== Given data ==

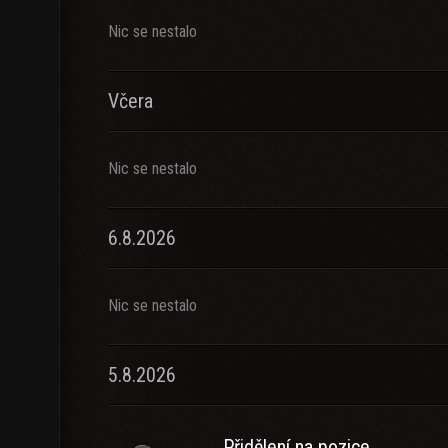
Nic se nestalo
Včera
Nic se nestalo
6.8.2026
Nic se nestalo
5.8.2026
Přidělení na pozice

===

▶ **Task item**
Please reproduce every record exactly, leaving the pictures out.

▶ **Answer area**
Nic se nestalo
Včera
Nic se nestalo
6.8.2026
Nic se nestalo
5.8.2026
Přidělení na pozice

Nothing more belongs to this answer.